The follow-up single, “Somebody (Somewhere) Needs You,” did respectable business, reaching #34 R&B and #55 Pop. It was a Motown song, written by Marc Gordon and Frank Wilson, but it was never recorded by a Motown artist. It was Ike and Tina Turner who recorded the original version of the song for Loma Records. But Banks’ version was successful enough to get him regular work on what was then called the “chitlin circuit.”

At that point, Banks’ Revilot moved to the more prominent Atco Records. Two 1967 singles for the Atlantic imprint, “Here Come the Tears, and “Angel Baby (Don’t Ever Leave Me),” failed to find any chart success. Atco, in turn, moved Banks over to another Atlantic subsidiary, Cotillion Records.

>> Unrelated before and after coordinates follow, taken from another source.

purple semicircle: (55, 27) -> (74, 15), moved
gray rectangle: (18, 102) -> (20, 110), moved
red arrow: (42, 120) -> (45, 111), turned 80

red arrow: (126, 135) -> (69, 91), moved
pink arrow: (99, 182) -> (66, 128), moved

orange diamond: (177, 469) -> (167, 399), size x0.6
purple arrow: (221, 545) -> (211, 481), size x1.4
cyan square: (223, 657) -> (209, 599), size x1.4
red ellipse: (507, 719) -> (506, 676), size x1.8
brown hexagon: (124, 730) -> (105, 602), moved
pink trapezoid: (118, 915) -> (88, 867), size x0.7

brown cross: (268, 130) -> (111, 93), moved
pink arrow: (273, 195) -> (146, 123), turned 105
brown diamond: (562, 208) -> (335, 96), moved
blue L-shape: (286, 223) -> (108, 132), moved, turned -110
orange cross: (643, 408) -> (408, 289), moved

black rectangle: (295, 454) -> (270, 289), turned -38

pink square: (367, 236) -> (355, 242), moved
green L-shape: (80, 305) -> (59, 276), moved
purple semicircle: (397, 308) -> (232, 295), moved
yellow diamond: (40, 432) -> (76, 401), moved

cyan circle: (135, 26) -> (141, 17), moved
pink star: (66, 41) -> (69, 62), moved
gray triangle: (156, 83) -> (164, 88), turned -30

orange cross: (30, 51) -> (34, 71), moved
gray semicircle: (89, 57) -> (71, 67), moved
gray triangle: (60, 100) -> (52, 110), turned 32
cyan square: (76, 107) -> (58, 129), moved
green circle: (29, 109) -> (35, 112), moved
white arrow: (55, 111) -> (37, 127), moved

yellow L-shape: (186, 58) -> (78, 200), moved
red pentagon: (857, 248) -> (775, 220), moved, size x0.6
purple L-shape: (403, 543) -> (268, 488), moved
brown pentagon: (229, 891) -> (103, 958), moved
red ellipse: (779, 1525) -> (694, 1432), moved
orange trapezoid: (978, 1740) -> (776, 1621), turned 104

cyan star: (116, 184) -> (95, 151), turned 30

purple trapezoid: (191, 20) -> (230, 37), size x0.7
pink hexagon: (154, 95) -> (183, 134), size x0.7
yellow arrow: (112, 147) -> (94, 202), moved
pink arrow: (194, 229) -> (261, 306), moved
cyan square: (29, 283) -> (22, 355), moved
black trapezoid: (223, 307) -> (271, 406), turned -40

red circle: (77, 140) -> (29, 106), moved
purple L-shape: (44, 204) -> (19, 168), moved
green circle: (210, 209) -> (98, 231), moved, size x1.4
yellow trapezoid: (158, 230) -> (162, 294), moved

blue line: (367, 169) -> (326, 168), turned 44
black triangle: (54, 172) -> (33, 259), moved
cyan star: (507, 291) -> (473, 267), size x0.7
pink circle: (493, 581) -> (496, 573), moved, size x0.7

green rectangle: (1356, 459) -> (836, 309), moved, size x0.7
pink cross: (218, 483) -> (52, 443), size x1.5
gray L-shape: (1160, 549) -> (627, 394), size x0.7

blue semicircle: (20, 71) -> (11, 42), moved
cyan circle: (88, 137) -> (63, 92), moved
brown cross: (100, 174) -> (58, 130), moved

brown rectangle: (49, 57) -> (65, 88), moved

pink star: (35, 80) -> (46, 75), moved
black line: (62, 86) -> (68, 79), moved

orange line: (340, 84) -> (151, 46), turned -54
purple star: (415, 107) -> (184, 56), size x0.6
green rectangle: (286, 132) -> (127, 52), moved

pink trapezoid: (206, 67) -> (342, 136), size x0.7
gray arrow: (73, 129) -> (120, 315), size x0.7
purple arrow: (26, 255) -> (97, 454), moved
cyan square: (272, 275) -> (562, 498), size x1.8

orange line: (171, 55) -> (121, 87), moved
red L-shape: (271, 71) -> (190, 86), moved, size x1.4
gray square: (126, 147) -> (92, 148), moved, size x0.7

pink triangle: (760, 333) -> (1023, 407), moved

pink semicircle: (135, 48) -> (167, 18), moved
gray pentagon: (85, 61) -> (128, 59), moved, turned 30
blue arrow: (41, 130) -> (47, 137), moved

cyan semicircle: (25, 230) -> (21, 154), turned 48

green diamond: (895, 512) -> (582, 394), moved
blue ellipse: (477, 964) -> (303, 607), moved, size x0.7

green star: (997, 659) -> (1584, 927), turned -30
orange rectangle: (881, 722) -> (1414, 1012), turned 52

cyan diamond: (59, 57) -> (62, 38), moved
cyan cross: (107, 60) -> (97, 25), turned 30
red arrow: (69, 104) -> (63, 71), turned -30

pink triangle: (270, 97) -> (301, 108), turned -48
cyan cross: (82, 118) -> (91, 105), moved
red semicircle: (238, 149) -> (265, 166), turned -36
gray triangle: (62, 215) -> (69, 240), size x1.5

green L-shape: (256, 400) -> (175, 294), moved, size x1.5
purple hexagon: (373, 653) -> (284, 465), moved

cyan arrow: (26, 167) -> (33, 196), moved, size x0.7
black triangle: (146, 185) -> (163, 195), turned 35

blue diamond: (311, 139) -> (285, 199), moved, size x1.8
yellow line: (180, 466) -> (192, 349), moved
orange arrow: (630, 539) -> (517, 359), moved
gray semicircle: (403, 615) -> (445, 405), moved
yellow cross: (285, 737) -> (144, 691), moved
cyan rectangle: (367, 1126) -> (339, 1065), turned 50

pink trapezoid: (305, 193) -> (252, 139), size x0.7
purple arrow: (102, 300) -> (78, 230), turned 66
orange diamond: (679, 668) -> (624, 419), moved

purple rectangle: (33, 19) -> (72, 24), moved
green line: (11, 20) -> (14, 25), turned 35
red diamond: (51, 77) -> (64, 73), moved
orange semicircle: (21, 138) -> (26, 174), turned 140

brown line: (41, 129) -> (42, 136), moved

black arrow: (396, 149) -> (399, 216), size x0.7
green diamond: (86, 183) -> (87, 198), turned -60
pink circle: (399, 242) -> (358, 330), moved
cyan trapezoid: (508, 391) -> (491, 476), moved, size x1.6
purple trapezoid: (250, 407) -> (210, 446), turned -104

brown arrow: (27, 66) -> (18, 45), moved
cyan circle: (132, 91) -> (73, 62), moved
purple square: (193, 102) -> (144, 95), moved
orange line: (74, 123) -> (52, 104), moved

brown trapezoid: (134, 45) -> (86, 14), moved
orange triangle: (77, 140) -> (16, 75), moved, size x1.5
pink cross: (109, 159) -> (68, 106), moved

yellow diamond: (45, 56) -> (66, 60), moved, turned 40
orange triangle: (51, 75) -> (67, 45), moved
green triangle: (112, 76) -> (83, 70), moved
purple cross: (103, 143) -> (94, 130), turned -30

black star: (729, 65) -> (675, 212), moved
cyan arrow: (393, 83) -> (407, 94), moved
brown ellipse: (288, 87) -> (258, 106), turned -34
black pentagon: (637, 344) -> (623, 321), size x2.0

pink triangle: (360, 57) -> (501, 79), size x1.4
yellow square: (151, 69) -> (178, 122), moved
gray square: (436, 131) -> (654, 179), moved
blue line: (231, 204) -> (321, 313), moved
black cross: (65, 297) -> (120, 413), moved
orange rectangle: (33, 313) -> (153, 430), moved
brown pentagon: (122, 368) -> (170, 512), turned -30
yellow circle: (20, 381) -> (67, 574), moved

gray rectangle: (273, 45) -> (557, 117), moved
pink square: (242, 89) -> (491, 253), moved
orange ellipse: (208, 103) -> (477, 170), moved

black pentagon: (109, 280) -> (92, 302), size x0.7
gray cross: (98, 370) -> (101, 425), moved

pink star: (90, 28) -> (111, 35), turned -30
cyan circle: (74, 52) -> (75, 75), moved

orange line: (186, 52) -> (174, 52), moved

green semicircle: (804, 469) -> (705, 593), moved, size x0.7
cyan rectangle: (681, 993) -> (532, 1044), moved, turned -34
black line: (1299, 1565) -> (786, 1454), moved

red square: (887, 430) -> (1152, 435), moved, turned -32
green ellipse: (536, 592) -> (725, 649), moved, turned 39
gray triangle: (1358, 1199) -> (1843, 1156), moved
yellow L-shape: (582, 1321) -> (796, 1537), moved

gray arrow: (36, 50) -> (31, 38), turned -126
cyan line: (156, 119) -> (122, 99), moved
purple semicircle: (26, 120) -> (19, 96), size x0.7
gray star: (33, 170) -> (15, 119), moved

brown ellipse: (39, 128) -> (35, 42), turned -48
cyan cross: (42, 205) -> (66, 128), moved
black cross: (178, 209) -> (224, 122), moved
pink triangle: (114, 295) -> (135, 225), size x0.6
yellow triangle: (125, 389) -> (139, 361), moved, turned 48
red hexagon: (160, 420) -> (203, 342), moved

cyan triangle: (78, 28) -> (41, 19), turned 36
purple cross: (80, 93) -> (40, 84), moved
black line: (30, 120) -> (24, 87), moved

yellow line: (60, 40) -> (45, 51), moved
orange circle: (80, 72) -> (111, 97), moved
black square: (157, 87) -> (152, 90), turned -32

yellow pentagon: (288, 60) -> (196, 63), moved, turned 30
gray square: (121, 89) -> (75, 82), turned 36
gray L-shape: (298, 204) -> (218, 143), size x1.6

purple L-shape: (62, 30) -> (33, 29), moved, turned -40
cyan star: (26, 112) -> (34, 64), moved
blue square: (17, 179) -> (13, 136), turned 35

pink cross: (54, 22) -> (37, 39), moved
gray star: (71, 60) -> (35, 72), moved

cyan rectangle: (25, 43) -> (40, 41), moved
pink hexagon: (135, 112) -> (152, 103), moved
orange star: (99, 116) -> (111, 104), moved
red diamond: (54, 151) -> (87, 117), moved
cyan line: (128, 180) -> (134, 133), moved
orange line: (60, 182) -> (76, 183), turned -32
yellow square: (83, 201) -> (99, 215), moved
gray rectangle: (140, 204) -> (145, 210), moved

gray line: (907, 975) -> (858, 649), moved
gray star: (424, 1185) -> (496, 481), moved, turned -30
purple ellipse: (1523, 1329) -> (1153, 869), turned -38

Banks recorded one more single for the label, “I Wanna Go Home,” and then departed for Memphis, and Stax Records.

In 1969, Banks released two singles for Stax’s Volt imprint. Neither “I’m the Only One Who Loves,” or “Beautiful Feeling” set the charts alight, although they did sell reasonably well.

Sadly, Darrell Banks didn’t live long enough to live up to his full potential. In March 1970, he was shot to death in Detroit by an off-duty cop who was seeing Banks’ girlfriend behind his back. When Banks discovered the betrayal, he pulled a gun. The cop responded with deadly force, limiting Banks’ career to just four years, during which he released seven singles and two albums.

By 2014, what was thought to be the only extant copy of the original recording of “Open the Door to Your Heart” was drawing bids of thousands of pounds in a U.K. auction. Not only had Banks become a hero in England’s Northern Soul scene, it was widely acknowledged that when EMI won the rights to distribute the single, they had destroyed all of the original copies of the single, all but one. Eventually, the record sold for the equivalent of $23,000 American.

Soul aficionados acknowledge Darrell Banks as one of the greatest singers the genre has ever known. Unfortunately what we’ll never know is how great he could have become.